EGFR-TKI plus bevacizumab versus EGFR-TKI monotherapy for patients with EGFR mutation-positive advanced non-small cell lung cancer-A propensity score matching analysis

2021 
Background Recent study showed that the combination of erlotinib and bevacizumab had better disease control than erlotinib monotherapy in patients with advanced epidermal growth factor receptor (EGFR)-mutant non-small cell lung cancer (NSCLC). However, there is lack of real-world evidence for this therapeutic regimen. We aimed to compare outcomes between patients with EGFR mutant NSCLC treated with EGFR-tyrosine kinase inhibitors (TKI) and bevacizumab and those treated with EGFR-TKI alone in a real-world setting. Methods Patients with advanced EGFR-mutant NSCLC who received first-line EGFR-TKI in a tertiary referral center from October 1, 2013 to December 31, 2019 were retrospectively analyzed. We performed 1:2 propensity score-matching: one EGFR-TKI and bevacizumab recipient with two patients who received EGFR-TKI alone. Progression-free survival (PFS) and overall survival (OS) were evaluated using the Kaplan–Meier method. The prognostic factors were analyzed using Cox proportional hazards regression analysis. Results Total 313 patients were enrolled. After propensity score matching, 45 patients who received first-line EGFR-TKI and bevacizumab and 89 patients who received EGFR-TKI alone were analyzed.

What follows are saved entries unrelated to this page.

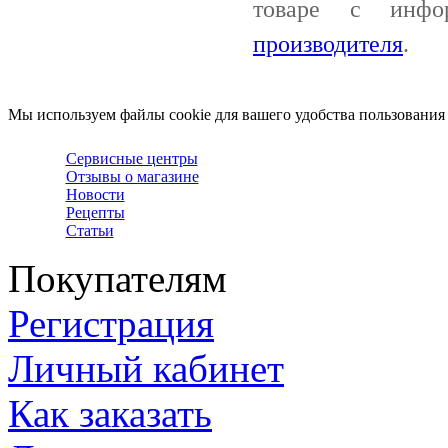
товаре с инф
производителя
.
Мы используем файлы cookie для вашего удобства пользования
Сервисные центры
Отзывы о магазине
Новости
Рецепты
Статьи
Покупателям
Регистрация
Личный кабинет
Как заказать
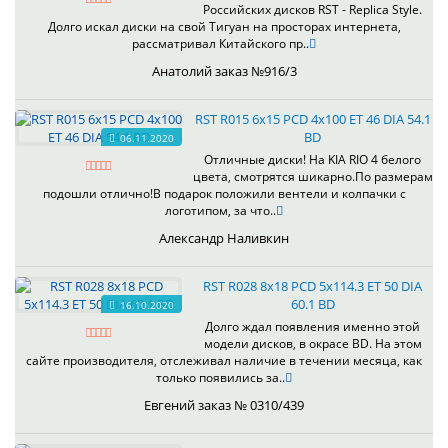
Российских дисков RST - Replica Style.
Долго искал диски на свой Тигуан на просторах интернета,
рассматривал Китайского пр..
Анатолий заказ №916/3
RST R015 6x15 PCD 4x100 ET 46 DIA 54.1
BD
06.11.2020
Отличные диски! На KIA RIO 4 белого
цвета, смотрятся шикарно.По размерам
подошли отлично!В подарок положили вентели и колпачки с
логотипом, за что..
Александр Наливкин
RST R028 8x18 PCD 5x114.3 ET 50 DIA
60.1 BD
16.10.2020
Долго ждал появления именно этой
модели дисков, в окрасе BD. На этом
сайте производителя, отслеживал наличие в течении месяца, как
только появились за..
Евгений заказ № 0310/439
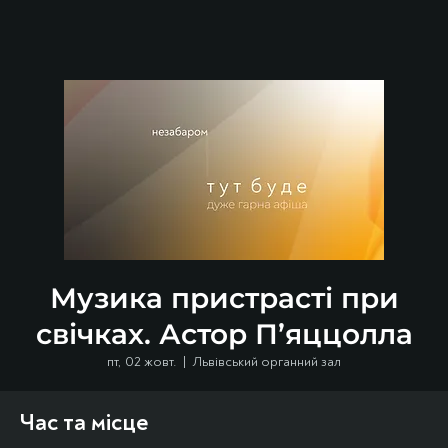
Музика пристрасті при
свічках. Астор П’яццолла
пт, 02 жовт.
  |  
Львівський органний зал
Час та місце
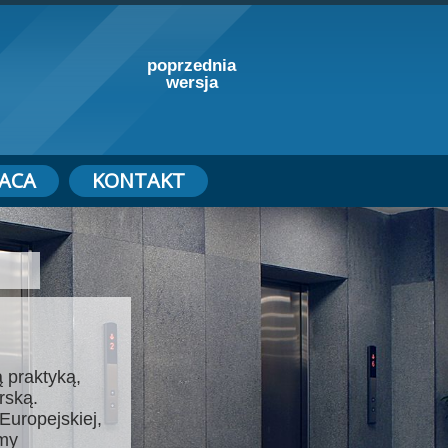
poprzednia
wersja
ACA
KONTAKT
 praktyką,
rską.
Europejskiej,
emy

The combination group showed improved PFS (17.0 vs. 11.0 months; hazard ratio [HR] = 0.48; p = 0.002) compared to the monotherapy group. In subgroup analysis of patients with an L858R mutation, the combination group showed longer PFS (23.1 vs. 10.7 months; HR = 0.40; p = 0.011) and OS (not reached vs. 40.6 months; HR = 0.27; p = 0.040) than the EGFR-TKI monotherapy group. Conclusion Our data suggest that the combination of EGFR-TKI and bevacizumab could improve PFS in patients with EGFR-mutant NSCLC. In patients harboring L858R mutation, the combination therapy provides better OS than TKI alone.